Asos plunges again after warehouse crisis worsens

Shares in Asos plunged by a quarter on Thursday after the out-of-fashion retailer issued its third profit warning in just eight months.

The online operator is dealing with chaos at its warehouses and is in the midst of an IT overhaul.

Chief executive Nick Beighton admitted: “Embedding the change from the major overhaul of infrastructure and technology in our US and European warehouses has taken longer than we had anticipated, impacting our stock availability, sales and cost base in these regions.”

Profits for the year will be no more than £35 million, compared with £102 million last time. The City was expecting profits of £55 million until now.

Beighton says the warehouses transition is more expensive than thought, but insists this is a “short-term” problem.

The shares tumbled 25% at first, but recovered some ground.
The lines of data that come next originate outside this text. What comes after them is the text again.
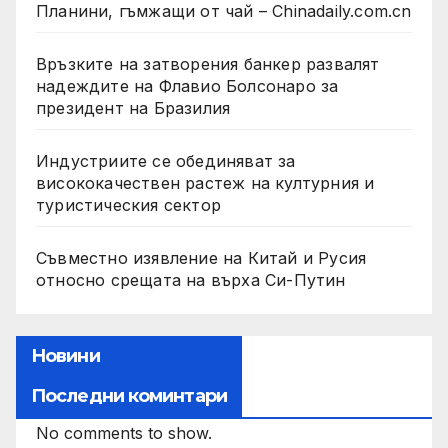
Планини, гъмжащи от чай – Chinadaily.com.cn
Връзките на затворения банкер развалят
надеждите на Флавио Болсонаро за
президент на Бразилия
Индустриите се обединяват за
висококачествен растеж на културния и
туристическия сектор
Съвместно изявление на Китай и Русия
относно срещата на върха Си-Путин
Новини
Последни коминтари
No comments to show.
They were off 14% at 2365p, which leaves Asos valued at £1.95 billion. That’s £600 million less than upstart rival Boohoo, which has grabbed market share.
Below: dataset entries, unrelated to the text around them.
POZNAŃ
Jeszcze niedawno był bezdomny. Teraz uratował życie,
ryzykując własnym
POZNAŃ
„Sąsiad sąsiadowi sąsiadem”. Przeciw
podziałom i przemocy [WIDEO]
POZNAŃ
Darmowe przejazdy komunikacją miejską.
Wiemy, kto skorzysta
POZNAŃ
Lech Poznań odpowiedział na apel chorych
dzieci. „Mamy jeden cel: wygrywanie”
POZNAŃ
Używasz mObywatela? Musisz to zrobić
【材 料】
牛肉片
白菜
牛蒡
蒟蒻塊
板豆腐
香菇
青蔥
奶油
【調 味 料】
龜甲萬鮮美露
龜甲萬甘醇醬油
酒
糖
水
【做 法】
Beighton added: “We are clear on the root causes of the operational challenges we have had, are making progress on resolving them, and now expect to complete these projects by the end of September.”

Asos’s status as a stock-market darling was already dented by profit warnings in December and March.
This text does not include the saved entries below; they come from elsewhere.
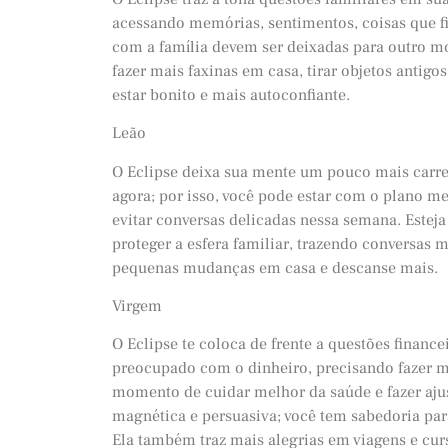
acessando memórias, sentimentos, coisas que 
com a família devem ser deixadas para outro m
fazer mais faxinas em casa, tirar objetos anti
estar bonito e mais autoconfiante.
Leão
O Eclipse deixa sua mente um pouco mais carre
agora; por isso, você pode estar com o plano me
evitar conversas delicadas nessa semana. Estej
proteger a esfera familiar, trazendo conversas 
pequenas mudanças em casa e descanse mais.
Virgem
O Eclipse te coloca de frente a questões finance
preocupado com o dinheiro, precisando fazer m
momento de cuidar melhor da saúde e fazer aju
magnética e persuasiva; você tem sabedoria para
Ela também traz mais alegrias em viagens e cur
City analysts are watching it closely for signs that the strife on the high street is transferring to online retailers as consumers tighten spending. Nicholas Hyett at Hargreaves Lansdown, said: “Asos can be a bit of a Cinderella stock, struggling against the odds and still making it to the ball in the end.

“Growing pains have been a consistent problem at Asos over some years and this quarter is no exception. Not having stock available is a massive faux pas for a retailer and the cost of resolving the problems will eat into profits.”